Chef Chadi Karam, Lily's Cafe

INGREDIENT­S

For the sweet dough

150 g butter at room temperatur­e

95g icing sugar

30g almond powder

2 pinches of fleur de sel from Guerande

1/4 vanilla pod

50 g egg

250 g flour

For the lemon cream

220 g powdered sugar

The zest of 3 lemons (organic or untreated)

200 g egg (about 4 small)

160 g freshly squeezed lemon juice (4 to 5 lemons depending on size)

300 g butter at room temperatur­e

For the Italian meringue

40 g mineral water

120 g powdered sugar

60 g egg whites

Icing sugar

PREPARATIO­N

For the preparatio­n of the sweet dough, mix in the bowl of your mixer, the butter until it becomes soft, then add in order: the sifted icing sugar, the almond powder, the fleur de sel, the seeds of the vanilla bean split in half and scraped, the egg, then sifted flour. Knead until the dough forms a ball; do not over mix because the dough may shrink and be more brittle when cooked. Take 350g of this paste (freeze the rest for another use) Leave the dough to rest in the fridge for one hour before spreading it.

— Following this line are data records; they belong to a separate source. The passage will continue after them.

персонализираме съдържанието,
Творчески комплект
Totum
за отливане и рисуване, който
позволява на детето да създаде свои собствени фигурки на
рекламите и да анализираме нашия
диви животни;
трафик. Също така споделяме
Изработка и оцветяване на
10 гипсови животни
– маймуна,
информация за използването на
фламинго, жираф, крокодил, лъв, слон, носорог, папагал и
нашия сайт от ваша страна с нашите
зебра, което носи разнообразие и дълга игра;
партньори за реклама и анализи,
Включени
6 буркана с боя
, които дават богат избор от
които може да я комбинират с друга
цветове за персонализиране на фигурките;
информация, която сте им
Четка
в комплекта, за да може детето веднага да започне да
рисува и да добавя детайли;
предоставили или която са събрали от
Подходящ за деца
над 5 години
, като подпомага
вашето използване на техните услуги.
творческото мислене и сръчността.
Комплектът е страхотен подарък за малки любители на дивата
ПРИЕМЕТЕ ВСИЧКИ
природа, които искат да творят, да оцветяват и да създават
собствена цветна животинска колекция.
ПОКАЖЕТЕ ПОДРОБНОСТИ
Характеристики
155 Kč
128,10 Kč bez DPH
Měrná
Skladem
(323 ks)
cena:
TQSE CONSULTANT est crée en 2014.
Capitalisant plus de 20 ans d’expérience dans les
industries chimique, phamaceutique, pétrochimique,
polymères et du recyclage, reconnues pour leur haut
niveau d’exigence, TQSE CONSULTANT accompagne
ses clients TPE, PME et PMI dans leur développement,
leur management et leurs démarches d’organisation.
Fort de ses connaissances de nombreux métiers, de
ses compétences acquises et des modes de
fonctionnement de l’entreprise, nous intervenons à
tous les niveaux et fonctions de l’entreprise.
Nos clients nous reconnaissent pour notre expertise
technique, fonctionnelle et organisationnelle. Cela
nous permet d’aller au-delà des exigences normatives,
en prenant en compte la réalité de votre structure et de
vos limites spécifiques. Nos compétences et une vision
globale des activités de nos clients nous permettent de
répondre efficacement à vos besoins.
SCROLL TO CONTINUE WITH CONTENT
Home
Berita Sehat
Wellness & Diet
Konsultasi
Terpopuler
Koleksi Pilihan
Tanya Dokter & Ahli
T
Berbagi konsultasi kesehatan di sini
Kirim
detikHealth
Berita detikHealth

Preheat the oven to 170°C, garnish the dough with parchment paper and fill with dry beans to prevent the dough from swelling. Bake for 20 minutes, then remove the paper and beans and put the pie shell back for about 10 minutes. Cool on a wire rack.

For the lemon cream, put the sugar in a container and grate the zest of the 3 lemons with a microplane grater. Mix the zest with the sugar so that the mixture becomes wet and granular. Add the eggs and blanch with the mixer, then the lemon juice and mix.

Heat the mixture in a bain-marie to 83°C without stirring. Filter the cream, let it warm for about 35°C and add the butter cut into pieces. Mix in the blender plunger for at least 5 minutes to burst the fat molecules. Cover with cling film to prevent crust from forming and keep cool.

For the Italian meringue, bring the water and sugar to a boil and bake until 121°C. Place the egg whites in your whisk-whipped mixer, and when the syrup reaches 115°C, start to beat the whites in (average speed - they must not be too firm), then pour the syrup at 121°C without stopping whisking at medium speed until the meringue is cold.

Preheat the oven in grill mode. Pour the cooled lemon cream over the pie shell. Smooth with a spatula. Shape pretty rosettes with the meringue. Sprinkle with icing sugar, wait 5 minutes and repeat the operation. Slide the pie under the grill, watching closely because it colors quickly.